The diversity of anthophyta includes:

  • herbaceous and woody plants
  • plants with life cycles from a few weeks to centuries.
  • plants ranging in size from a few millimeters (duckweeds) to a hundred meters (trees).
  • Plants adapted to extreme cold (alpines) and extreme heat (cacti)
  • fresh water and even marine plants (eel grass), although most are terrestrial
  • saprophytes and parasites although most are autotrophic.


Prickly pear, Opuntia


Water lily, Nymphaea alba


Indian Pipes Monotropa, a saprophytic angiosperm


Dwarf mistletoe (Arceubothium) is a troublesome parasite of conifers in the Western US

There are two classes of angiosperms - although they share more features than differentiate them.

Feature

Monocot

Dicot

Seedling

one cotyledon

two cotyledons

Leaf venation

often parallel

branching or net-like

Flower parts

often in threes

often 4, 5 or many

Secondary growth

never truly woody

can be woody or herbaceous

Pollen

single pore or furrow

three pores or furrows

History
Whereas the other plant divisions have been around for up to 400 million years the angiosperms appeared, diversified and became dominant within the last 100 million. Something about them made them more successful in the exploitation of habitat and enabled them to evolve rapidly. Other plant groups acquired most of their basic vegetative features - vascular anatomy, leaves, roots, secondary growth, but none had a system of sexual reproduction as reliable and secure from environmental uncertainty as the flower.

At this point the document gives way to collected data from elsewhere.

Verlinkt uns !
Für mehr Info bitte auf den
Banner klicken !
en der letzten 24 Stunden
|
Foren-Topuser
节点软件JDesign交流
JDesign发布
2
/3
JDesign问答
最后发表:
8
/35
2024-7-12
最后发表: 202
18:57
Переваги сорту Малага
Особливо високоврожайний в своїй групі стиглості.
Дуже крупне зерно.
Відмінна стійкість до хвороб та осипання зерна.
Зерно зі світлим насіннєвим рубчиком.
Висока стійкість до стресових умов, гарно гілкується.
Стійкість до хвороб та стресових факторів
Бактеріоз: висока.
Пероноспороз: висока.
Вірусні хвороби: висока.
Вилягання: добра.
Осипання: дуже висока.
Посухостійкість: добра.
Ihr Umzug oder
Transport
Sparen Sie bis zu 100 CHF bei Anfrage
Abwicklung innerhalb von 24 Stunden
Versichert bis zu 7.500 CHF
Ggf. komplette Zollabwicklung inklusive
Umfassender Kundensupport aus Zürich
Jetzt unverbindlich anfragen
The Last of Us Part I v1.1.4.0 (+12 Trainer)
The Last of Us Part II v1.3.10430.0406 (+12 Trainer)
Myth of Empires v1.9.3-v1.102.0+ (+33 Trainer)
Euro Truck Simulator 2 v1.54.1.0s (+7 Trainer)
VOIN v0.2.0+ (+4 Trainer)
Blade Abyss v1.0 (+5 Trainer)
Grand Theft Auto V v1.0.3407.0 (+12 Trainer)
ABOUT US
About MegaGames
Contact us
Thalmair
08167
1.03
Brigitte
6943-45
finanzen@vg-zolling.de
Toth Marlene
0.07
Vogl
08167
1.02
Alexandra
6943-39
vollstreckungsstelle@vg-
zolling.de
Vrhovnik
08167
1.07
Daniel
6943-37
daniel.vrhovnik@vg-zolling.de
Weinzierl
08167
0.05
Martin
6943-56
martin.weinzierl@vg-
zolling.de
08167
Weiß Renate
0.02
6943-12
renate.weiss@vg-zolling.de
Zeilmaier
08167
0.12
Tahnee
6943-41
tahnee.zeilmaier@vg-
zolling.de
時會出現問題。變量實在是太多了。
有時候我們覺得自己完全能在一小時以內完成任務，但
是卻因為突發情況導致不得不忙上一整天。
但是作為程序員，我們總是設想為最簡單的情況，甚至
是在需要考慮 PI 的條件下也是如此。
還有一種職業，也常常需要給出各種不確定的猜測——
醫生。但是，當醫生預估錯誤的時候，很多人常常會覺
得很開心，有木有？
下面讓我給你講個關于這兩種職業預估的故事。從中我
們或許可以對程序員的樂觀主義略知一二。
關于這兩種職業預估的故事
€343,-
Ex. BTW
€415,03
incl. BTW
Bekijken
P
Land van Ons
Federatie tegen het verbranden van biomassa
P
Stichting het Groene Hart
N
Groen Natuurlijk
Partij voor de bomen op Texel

The flower is a shoot bearing sporophylls (as is a Lycopodium strobilus or a pine cone). Spores are produced by the inner two whorls of sporophylls (stamens and pistils) whereas the outer sporophylls (calyx and corolla) have become sterile and serve for protection or attraction.

Anthers are not that far removed from the microsporangia we saw in Pinus and they are usually pretty similar among all flowering plants; but there are some important modifications of ovary arrangement and structure. The ovule represents the megasporangium (just as in the gymnosperms). But in angiosperms the ovules are enclosed by one or more sporophylls which are folded and sealed at the edges. The upper part of the sporophylls becomes the style through which the pollen tubes will grow to bring about fertilization.

In the simplest flowers the parts are arranged successively - calyx, corolla, androecium, gynoecium (hypogynous flower, superior ovary). In some flowers (Rosaceae) the receptacle grows up around the ovary into a kind of cup (perigynous flower, superior ovary) and in others the other parts are joined to the top of the ovary (epigynous flower, inferior ovary).